MAHARLIKA (bowing): If I have, then I ask for forgiveness. MAGINOO: My dear daughter, you never told me of this infraction. I could have dealt with him. I forgot, Father. As he did me no real harm, may he not go unpunished this time? MAGINOO: You’ve grown soft of heart, my dear – well, your wishes shall be heeded. NARRATOR: A slave hands a scroll to Datu Maginoo.
MAGINOO (reading the scroll): It’s an invitation for Princess Laarni to have tea with Li Ho Weng in his boat. LAARNI: But, I do not wish to visit him. Why can’t he come down from his ship? But on second thought, why not?
I have never entered his boat. Father, I shall go. SCENE 3: LI HO WENG’S BOAT. NARRATOR: Laarni is enjoying Li Ho Weng’s display of goods.
LAARNI (sees a robe with a pagoda embroidered on it): Oh, how smooth and soft! LI HO WENG: Would you like to dwell in such a pagoda?
LAARNI (shakes her head and turns): It is late. LI HO WENG: No, don’t go. It’s still early. There are more things below deck that you should not miss. (stands in her way) I can’t let you go yet. LAARNI: I have seen enough.
Please let me pass. LI HO WENG (in a stern voice):I have been waiting for you since my fleet dropped anchor. Now that you are here, shall I be a fool to let you go?
LAARNI: AT the flick of a hand, my father can send a thousand warriors against you. LI HO WENG: I have come well prepared. These ships aren’t loaded with goods but with weapons and warriors. Narrator: There is a commotion. Two Chinese warriors come dragging a wet, struggling Maharlika. LI HO WENG (fiercely): Who is this intruder?
MAHARLIKA: I am Maharlika. I came to take Laarni with me. LI HO WENG: You, young boy of no title and of low breed, want this princess? MAHARLIKA: I am a freeman.

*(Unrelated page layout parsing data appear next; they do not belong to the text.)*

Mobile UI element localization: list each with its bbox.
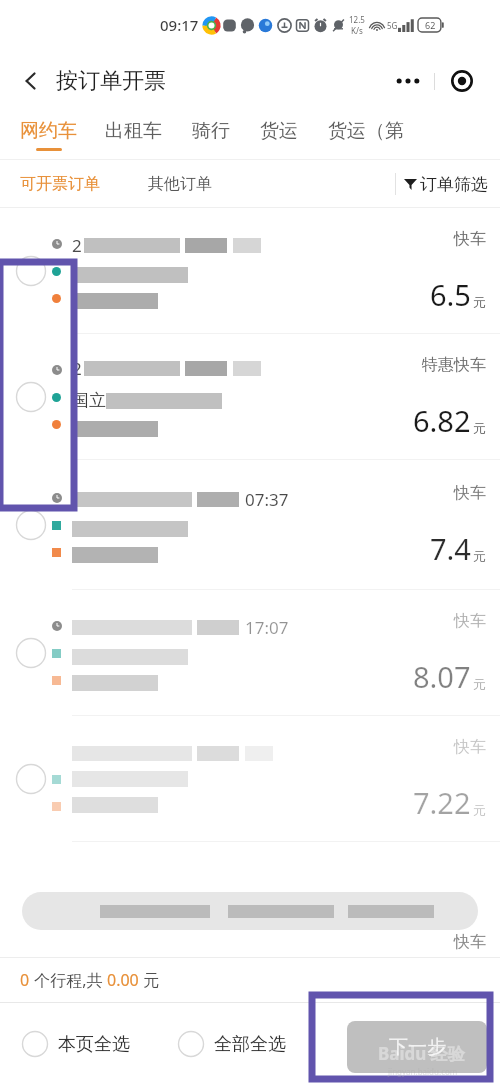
button[interactable]: 07:37 — [0, 460, 500, 590]
button[interactable]: 本页全选 — [22, 1031, 130, 1057]
staticText: 下一步 — [389, 1035, 446, 1059]
staticText: 07:37 — [245, 488, 289, 511]
staticText: 7.22 — [413, 783, 471, 822]
staticText: 货运（第 — [328, 119, 404, 143]
staticText: 12.5 — [349, 14, 365, 25]
staticText: 元 — [473, 420, 486, 436]
staticText: 元 — [473, 294, 486, 310]
staticText: 09:17 — [160, 15, 199, 35]
staticText: 8.07 — [413, 657, 471, 696]
staticText: 本页全选 — [58, 1033, 130, 1056]
button[interactable]: 快车 — [0, 716, 500, 842]
button[interactable]: 可开票订单 — [20, 174, 100, 194]
staticText: 2 — [72, 357, 82, 380]
staticText: K/s — [351, 25, 363, 36]
staticText: 元 — [473, 802, 486, 818]
button[interactable]: 订单筛选 — [395, 173, 488, 195]
staticText: 快车 — [454, 737, 486, 757]
button[interactable]: 17:07 — [0, 590, 500, 716]
button[interactable]: 货运（第 — [328, 112, 404, 148]
button[interactable]: Target — [435, 64, 488, 98]
button[interactable]: 其他订单 — [148, 174, 212, 194]
staticText: 个行程,共 — [30, 969, 107, 991]
staticText: 按订单开票 — [56, 67, 166, 95]
button[interactable]: 出租车 — [105, 112, 162, 148]
button[interactable]: 2 — [0, 334, 500, 460]
staticText: 5G — [387, 20, 398, 31]
button[interactable]: 全部全选 — [178, 1031, 286, 1057]
staticText: 元 — [473, 548, 486, 564]
button[interactable]: 货运 — [260, 112, 298, 148]
staticText: 7.4 — [430, 529, 471, 568]
button[interactable]: 2 — [0, 208, 500, 334]
staticText: 全部全选 — [214, 1033, 286, 1056]
staticText: 62 — [425, 19, 436, 31]
button[interactable]: 下一步 — [347, 1021, 487, 1073]
staticText: 出租车 — [105, 119, 162, 143]
staticText: 骑行 — [192, 119, 230, 143]
staticText: 6.5 — [430, 275, 471, 314]
button[interactable]: 骑行 — [192, 112, 230, 148]
staticText: 元 — [139, 969, 160, 991]
button[interactable]: 网约车 — [20, 112, 77, 151]
staticText: 货运 — [260, 119, 298, 143]
staticText: 快车 — [454, 229, 486, 249]
staticText: 快车 — [454, 932, 486, 952]
staticText: 元 — [473, 676, 486, 692]
staticText: 特惠快车 — [422, 355, 486, 375]
staticText: 订单筛选 — [420, 174, 488, 195]
staticText: 17:07 — [245, 616, 289, 639]
staticText: jingyan.baidu.com — [388, 1066, 458, 1077]
staticText: 2 — [72, 234, 82, 257]
staticText: 快车 — [454, 611, 486, 631]
staticText: 网约车 — [20, 119, 77, 143]
staticText: 0 — [20, 969, 30, 991]
staticText: Baidu 经验 — [378, 1042, 465, 1065]
staticText: 快车 — [454, 483, 486, 503]
button[interactable]: More options — [381, 64, 434, 98]
staticText: 6.82 — [413, 401, 471, 440]
button[interactable]: Back — [10, 60, 52, 102]
staticText: 0.00 — [107, 969, 139, 991]
staticText: 国立 — [72, 390, 106, 411]
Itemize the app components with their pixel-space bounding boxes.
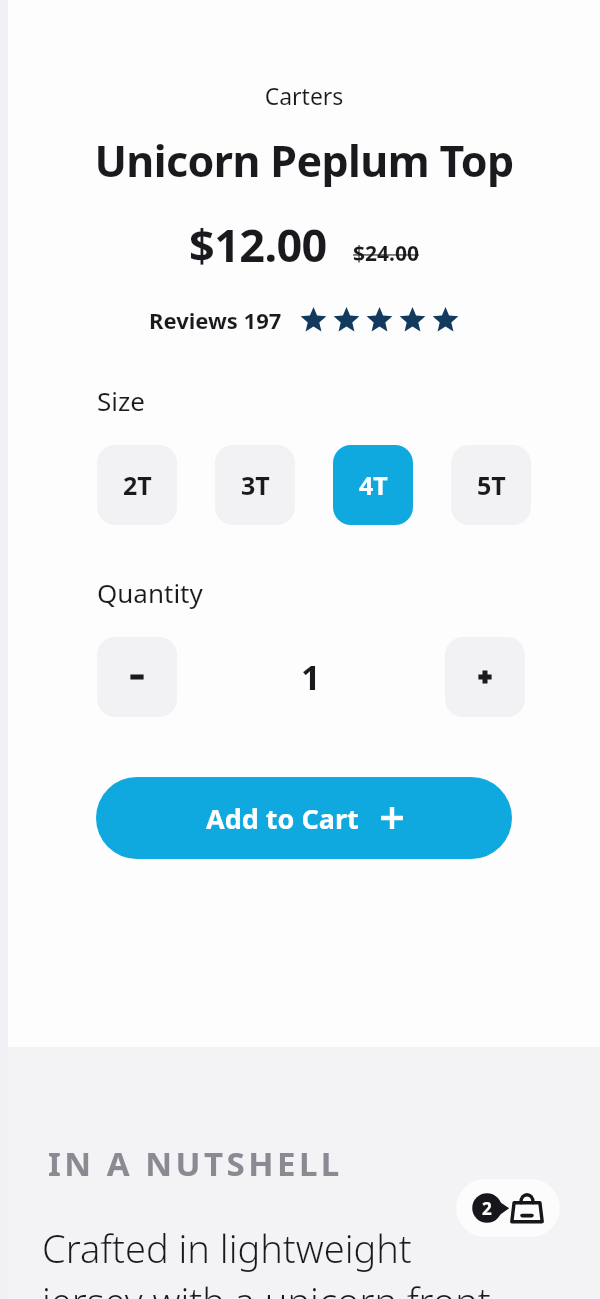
staticText: $12.00	[189, 214, 327, 275]
staticText: 5T	[477, 468, 506, 502]
staticText: Add to Cart	[206, 800, 359, 837]
staticText: Reviews 197	[149, 305, 282, 335]
staticText: Quantity	[97, 575, 203, 610]
staticText: 4T	[359, 468, 388, 502]
staticText: Size	[97, 383, 145, 418]
button[interactable]: Cart, 2 items	[456, 1179, 560, 1237]
button[interactable]: Decrease quantity	[97, 637, 177, 717]
staticText: 2	[482, 1197, 492, 1220]
staticText: Crafted in lightweight jersey with a uni…	[42, 1222, 491, 1299]
staticText: 2T	[123, 468, 152, 502]
staticText: Unicorn Peplum Top	[8, 131, 600, 190]
button[interactable]: 5T	[451, 445, 531, 525]
staticText: 1	[301, 654, 321, 700]
button[interactable]: Increase quantity	[445, 637, 525, 717]
button[interactable]: Add to Cart	[96, 777, 512, 859]
button[interactable]: 4T	[333, 445, 413, 525]
staticText: $24.00	[353, 239, 419, 268]
staticText: IN A NUTSHELL	[48, 1141, 343, 1186]
staticText: Carters	[8, 80, 600, 111]
button[interactable]: 2T	[97, 445, 177, 525]
staticText: 3T	[241, 468, 270, 502]
button[interactable]: 3T	[215, 445, 295, 525]
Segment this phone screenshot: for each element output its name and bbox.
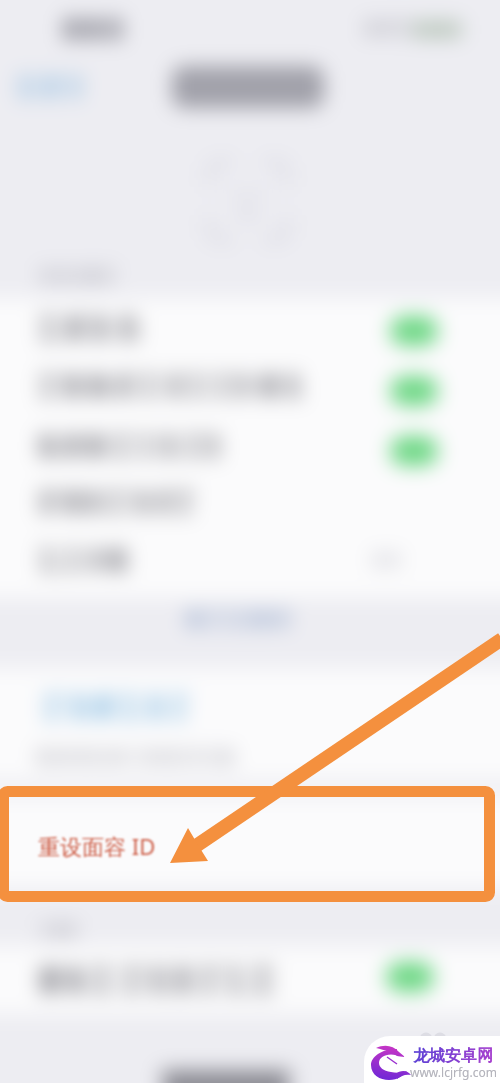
button[interactable]: Toggle — [390, 316, 438, 346]
button[interactable] — [36, 690, 186, 722]
button[interactable]: 重设面容 ID — [38, 831, 156, 861]
button[interactable] — [0, 796, 500, 888]
button[interactable]: Toggle — [386, 962, 434, 992]
button[interactable]: Toggle — [390, 436, 438, 466]
button[interactable]: Back — [6, 70, 92, 104]
staticText: www.lcjrfg.com — [410, 1064, 497, 1080]
staticText: 龙城安卓网 — [413, 1046, 493, 1066]
button[interactable]: Toggle — [390, 376, 438, 406]
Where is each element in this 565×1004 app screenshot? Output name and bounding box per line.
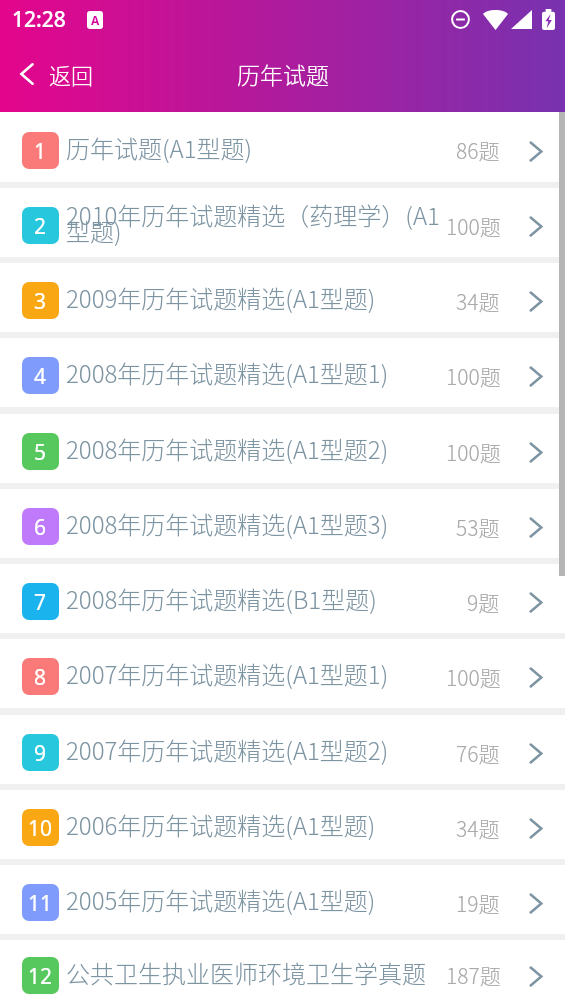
other: Open (529, 141, 543, 162)
button[interactable]: 5 (0, 414, 565, 483)
other: Signal (511, 10, 532, 29)
button[interactable]: 1 (0, 112, 565, 182)
staticText: 2008年历年试题精选(B1型题) (66, 581, 377, 616)
button[interactable]: 8 (0, 639, 565, 708)
other: Battery (542, 9, 555, 30)
button[interactable]: 9 (0, 715, 565, 784)
staticText: 6 (34, 513, 47, 542)
staticText: 53题 (456, 512, 500, 542)
staticText: 187题 (446, 960, 500, 990)
staticText: 返回 (49, 58, 94, 90)
other: Open (529, 893, 543, 914)
other: Open (529, 366, 543, 387)
button[interactable]: 3 (0, 263, 565, 332)
staticText: 4 (34, 362, 47, 391)
other: Open (529, 216, 543, 237)
staticText: 7 (34, 588, 47, 617)
staticText: 19题 (456, 888, 500, 918)
staticText: 100题 (446, 211, 500, 241)
other: Open (529, 291, 543, 312)
button[interactable]: 4 (0, 338, 565, 407)
button[interactable]: 12 (0, 940, 565, 1004)
staticText: 历年试题(A1型题) (66, 130, 253, 165)
staticText: A (91, 12, 100, 28)
staticText: 34题 (456, 286, 500, 316)
other: Open (529, 592, 543, 613)
other: Open (529, 966, 543, 987)
other: Open (529, 517, 543, 538)
staticText: 12:28 (12, 5, 66, 34)
button[interactable]: 11 (0, 865, 565, 934)
staticText: 2008年历年试题精选(A1型题2) (66, 431, 389, 466)
staticText: 9题 (467, 587, 500, 617)
other: Do not disturb (451, 10, 470, 29)
button[interactable]: 2 (0, 188, 565, 257)
staticText: 2008年历年试题精选(A1型题1) (66, 355, 389, 390)
staticText: 34题 (456, 813, 500, 843)
staticText: 历年试题 (237, 57, 329, 90)
staticText: 2 (34, 212, 47, 241)
staticText: 86题 (456, 135, 500, 165)
staticText: 9 (34, 739, 47, 768)
button[interactable]: 10 (0, 790, 565, 859)
staticText: 100题 (446, 662, 500, 692)
staticText: 1 (34, 137, 47, 166)
button[interactable]: 7 (0, 564, 565, 633)
staticText: 76题 (456, 738, 500, 768)
other: Open (529, 818, 543, 839)
staticText: 2007年历年试题精选(A1型题1) (66, 656, 389, 691)
staticText: 2009年历年试题精选(A1型题) (66, 280, 376, 315)
other: Wi-Fi (483, 10, 508, 30)
staticText: 12 (28, 962, 53, 991)
staticText: 2010年历年试题精选（药理学）(A1型题) (66, 197, 446, 248)
staticText: 2005年历年试题精选(A1型题) (66, 882, 376, 917)
staticText: 3 (34, 287, 47, 316)
staticText: 5 (34, 438, 47, 467)
staticText: 10 (28, 814, 53, 843)
staticText: 2008年历年试题精选(A1型题3) (66, 506, 389, 541)
button[interactable]: 6 (0, 489, 565, 558)
other: Open (529, 743, 543, 764)
other: Open (529, 667, 543, 688)
staticText: 2006年历年试题精选(A1型题) (66, 807, 376, 842)
staticText: 8 (34, 663, 47, 692)
staticText: 100题 (446, 437, 500, 467)
staticText: 2007年历年试题精选(A1型题2) (66, 732, 389, 767)
staticText: 公共卫生执业医师环境卫生学真题 (66, 955, 426, 990)
other: Open (529, 442, 543, 463)
button[interactable]: 返回 (0, 37, 108, 111)
staticText: 100题 (446, 361, 500, 391)
staticText: 11 (28, 889, 53, 918)
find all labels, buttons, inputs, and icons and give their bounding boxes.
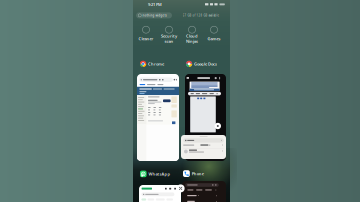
staticText: Cleaner <box>138 36 154 41</box>
staticText: 9:21 PM <box>148 2 162 7</box>
button[interactable]: Close WhatsApp <box>177 184 185 192</box>
staticText: Games <box>208 36 220 41</box>
button[interactable]: WhatsApp <box>140 171 180 177</box>
staticText: 57 GB of 128 GB available <box>182 14 220 17</box>
button[interactable] <box>137 74 179 161</box>
button[interactable]: Cloud <box>182 26 202 43</box>
button[interactable] <box>182 181 226 202</box>
button[interactable]: Chrome <box>140 61 180 67</box>
button[interactable] <box>185 74 226 161</box>
staticText: nothing widgets <box>143 14 167 17</box>
button[interactable]: Security <box>158 26 180 43</box>
staticText: WhatsApp <box>148 171 170 176</box>
button[interactable]: Phone <box>183 170 225 177</box>
staticText: Google Docs <box>194 61 217 66</box>
staticText: scan <box>164 39 174 44</box>
button[interactable] <box>139 185 181 202</box>
staticText: Chrome <box>148 61 164 66</box>
button[interactable]: Games <box>204 26 224 43</box>
staticText: Phone <box>192 171 204 176</box>
button[interactable]: Cleaner <box>136 26 156 43</box>
button[interactable]: nothing widgets <box>136 12 172 18</box>
staticText: Security <box>161 33 177 39</box>
button[interactable]: Google Docs <box>186 61 228 67</box>
staticText: Ninjas <box>186 39 198 44</box>
staticText: Cloud <box>186 33 198 39</box>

Let the princess go. LI HO WENG: And what makes you think, you, all alone, can make me do this?
Don’t you see these guns, these warriors? MAHARLIKA: I have my own men, too, out there in their bancas.
Narrator: Li Ho Weng instructs a warrior to get a wire cage with a cobra. He orders him to thrust his hand into it. He does so and drops dead.
LI HO WENG: You shall die like that! You impudent youth! LAARNI: Spare Maharlika, let him go. LI HO WENG: So that he might be free to claim you? If you will come with me.
NARRATOR: Maharlika frees himself quickly, pulls out the cobra and thrusts it into Li Ho Weng’s face who falls dead. The warriors surround Maharlika but his warriors clamber up the sides of the boat to disperse the enemy. The warriors flee in different directions.